In 1878 Phillips published a Guide to the Botany of Shrewsbury, and before his death completed for the Victoria County History an account of the botany of the county. In 1887 he published his major work, A Manual of the British Discomycetes, in the International Scientific series (with twelve plates drawn by himself).

==Antiquarian==
In later life Phillips engaged in archæological research, and made studies of the earthworks, castles, and moated houses of Shropshire. Many of his findings were published in Transactions of the Shropshire Archæological Society, Salopian Shreds and Patches, Bye-Gones, or Shropshire Notes and Queries, which he edited, and to a great extent wrote, towards the close of his life.
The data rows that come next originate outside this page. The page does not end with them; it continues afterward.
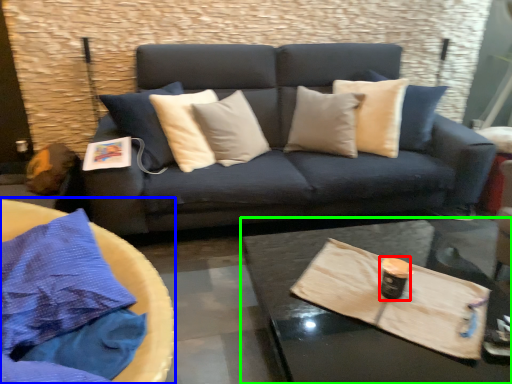 Question: Which object is the farthest from beverage (highlighted by a red box)? Choose among these: round table (highlighted by a blue box) or coffee table (highlighted by a green box).

Choices:
 (A) round table
 (B) coffee table

Answer: (A) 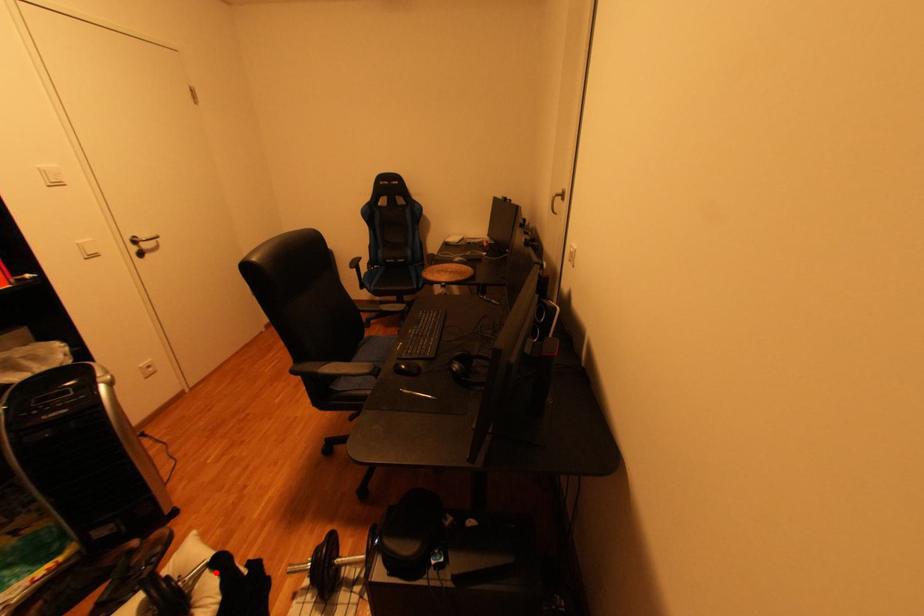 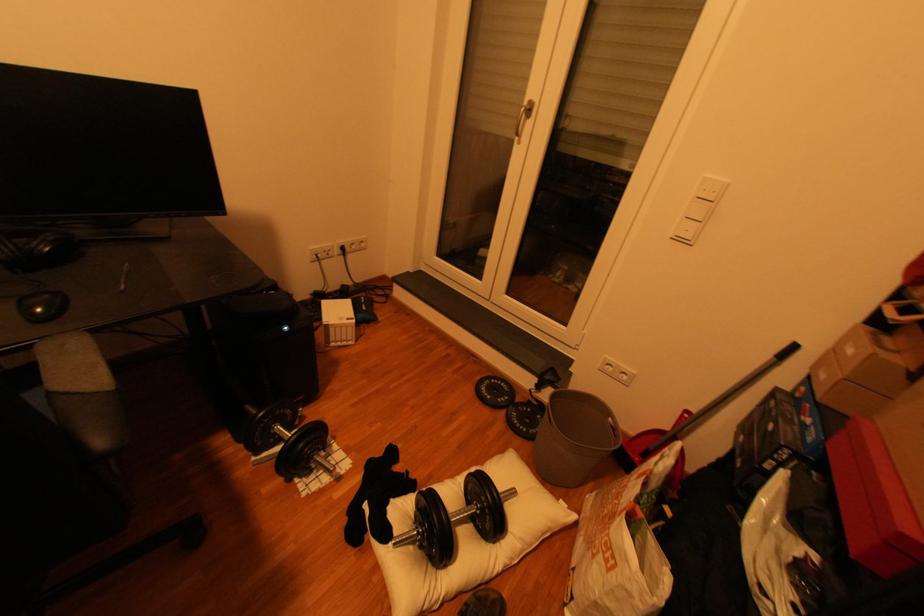 The point at the highlighted location is marked in the first image. Where is the corresponding point in the second image?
The Ottley Papers, relating to the English Civil War, which he edited for the Shropshire Society between 1893 and 1898, form a complete county history for the period; and he edited the first part of John Brickdale Blakeway's Topographical History of Shrewsbury. He took part in the preservation of the remains of Uriconium; helped to arrange the borough records of Shrewsbury, and to prepare the calendar (1896); edited the Quarter Sessions Rolls of Shropshire from 1652 to 1659, and transcribed the parish registers of Battlefield (2 vols. 1899-1900) and Stirchley (1905) for the Shropshire Parish Register Society.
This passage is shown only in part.